C’est le cas aussi de ceux qui ont certes un logement, mais inadapté, de mauvaise qualité, parfois dangereux pour la santé et dans lequel il a bien fallu rester en période de confinement contraint. (...)

« Quand on est malade, on reste à la maison. Mais si c’est la maison qui rend malade  ? »

On peut également évoquer le phénomène de l’hébergement chez des tiers, cet important amortisseur de crise, qui a été rendu particulièrement difficile pendant cette période. (...)

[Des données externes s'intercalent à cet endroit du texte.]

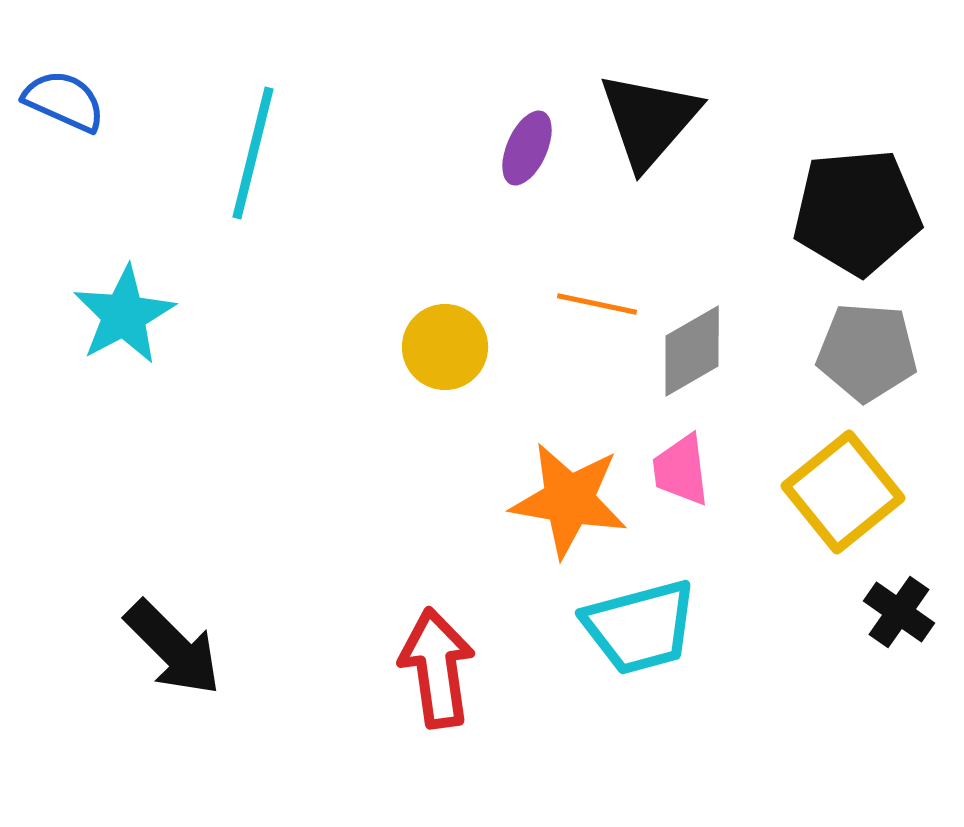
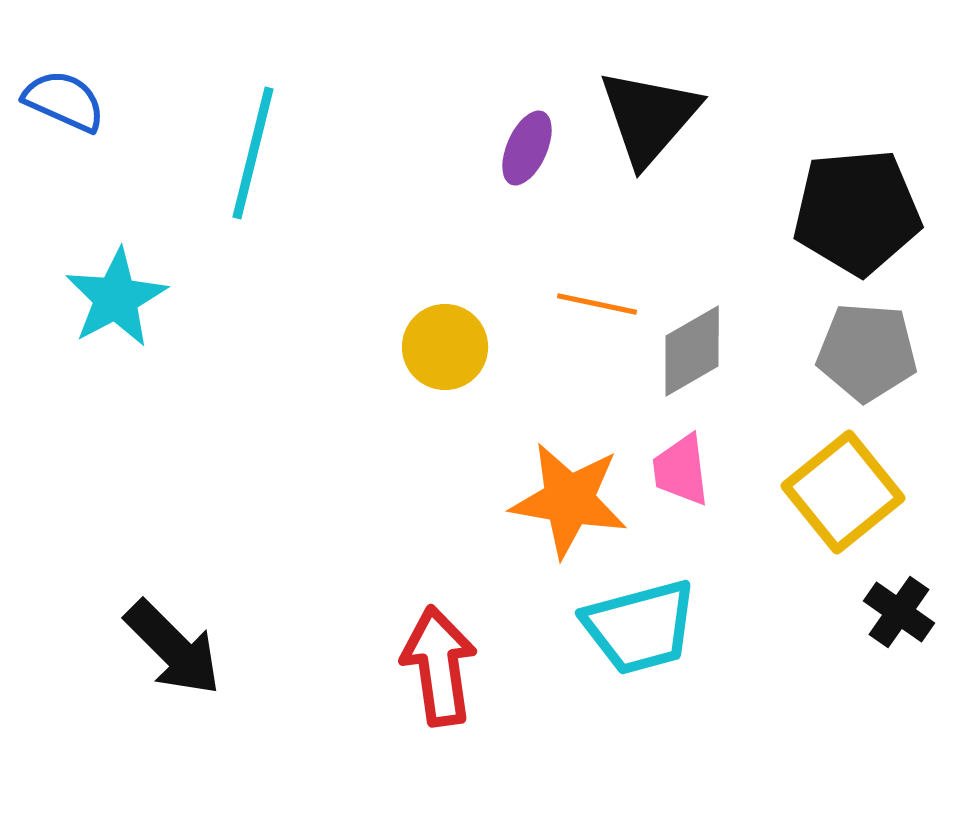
black triangle: moved 3 px up
cyan star: moved 8 px left, 17 px up
red arrow: moved 2 px right, 2 px up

Notons enfin qu’une partie des classes moyennes, notamment dans les grandes villes où les loyers sont chers, qui se « serrent » dans un petit logement pour maintenir la proximité avec leur lieu de travail ou rester dans la ville, ont pu, avec le télétravail contraint, rencontrer des difficultés  : promiscuité, tensions familiales, absence d’espace isolé pour travailler et étudier…

Le second enseignement de cette période, c’est qu’avec un minimum social, par exemple le revenu de solidarité active (RSA) à 500 euros par mois pour une personne seule, il est très difficile de vivre dignement et souvent nécessaire de se tourner vers des aides complémentaires… Nous avons pu mesurer à quel point une partie de la population est tributaire de la distribution d’aide alimentaire, au moment où des maraudes, des épiceries sociales et des lieux de distribution de biens de première nécessité ont fermé ou réduit leur voilure lors du premier confinement, en raison d’équipes bénévoles ou salariées contraintes de rester chez elles pour se protéger.

Dans des quartiers populaires, la fermeture des cantines scolaires, qui permettent des repas équilibrés à faible coût, a pu mettre en exergue la fragilité des budgets de familles pour lesquelles chaque euro compte. (...)

La séquence inédite que nous venons de vivre a ainsi créé un effet de loupe sur les difficultés de logement que rencontrent une partie de nos concitoyens, mais aussi la fragilité financière de millions de personnes. Ces difficultés étaient pour la plupart déjà présentes, mais elles sont apparues aux yeux de tous et, pour beaucoup, les conséquences ont été exacerbées. (...)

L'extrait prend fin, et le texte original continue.